Agence de la santé publique du Canada
Symbole du gouvernement du Canada

Partagez cette page

Document d'information - Dans quelle mesure les Canadiens sont-ils en santé

Le rapport intitulé Pour un avenir en santé : Deuxième rapport sur la santé de la population canadienne fournit l'information nécessaire pour répondre à la question : « Dans quelle mesure les Canadiens sont-ils en santé? »
Si l'on se fie à presque tous les indices, le Canada est un pays où il fait bon vivre et où les habitants jouissent d'une bonne santé. Toutefois, tous les secteurs de la société ne bénéficient pas également d'un niveau élevé de santé.

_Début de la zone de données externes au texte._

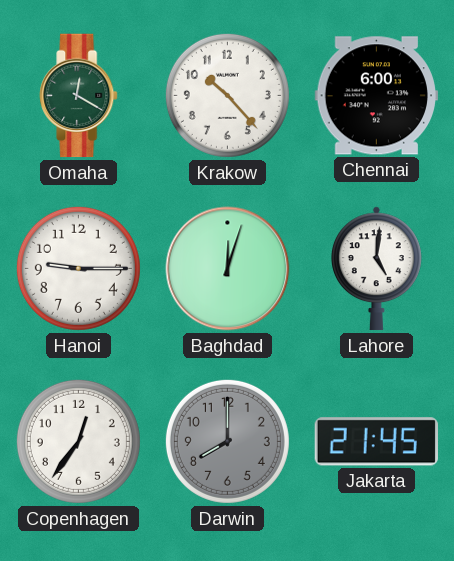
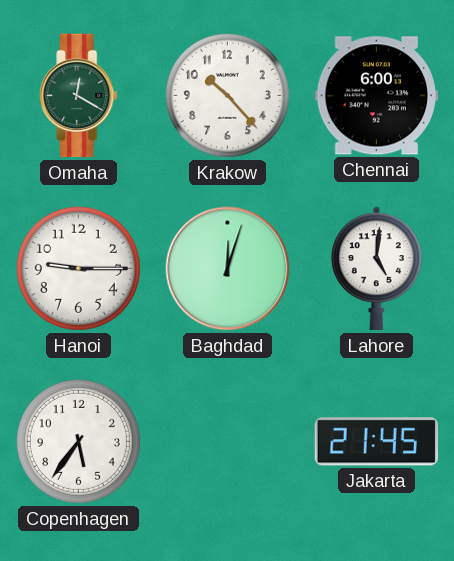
Copenhagen: 12:36 -> 5:36
Darwin: 8:00 -> none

Beaucoup de Canadiennes et de Canadiens jouissent d'une bonne santé qui va en s'améliorant.

  • Soixante-trois pour cent des Canadiennes et des Canadiens d'âge adulte perçoivent leur santé comme étant très bonne ou excellente, contre seulement 9 p. 100 qui l'estiment moyenne ou mauvaise.
  • Le Canada se classe parmi les trois premiers pays industrialisés pour ce qui est de l'espérance de vie, de l'état de santé autoévalué et du taux de mortalité. L'espérance de vie au Canada a atteint un nouveau record, soit 75,7 ans chez les hommes et 81,4 ans chez les femmes.
  • La plupart des immigrants canadiens sont en bonne santé et la majorité des personnes âgées sont autonomes et en bonne santé.
  • En 1996, pour la première fois, le taux de mortalité infantile canadien a chuté en deçà de six décès par 1 000 naissances vivantes.
  • L'Organisation des Nations Unies (ONU) a classé le Canada au premier rang mondial selon l'Indice de développement humain. Toutefois, le Canada est relégué au dixième rang selon l'Indice de pauvreté humaine des pays industrialisés de l'ONU. Le rapport de l'ONU précise que cette chute tient au fait que le Canada fait face à d'importants problèmes de pauvreté et que ses habitants ne profitent pas tous également des progrès réalisés en matière de développement humain.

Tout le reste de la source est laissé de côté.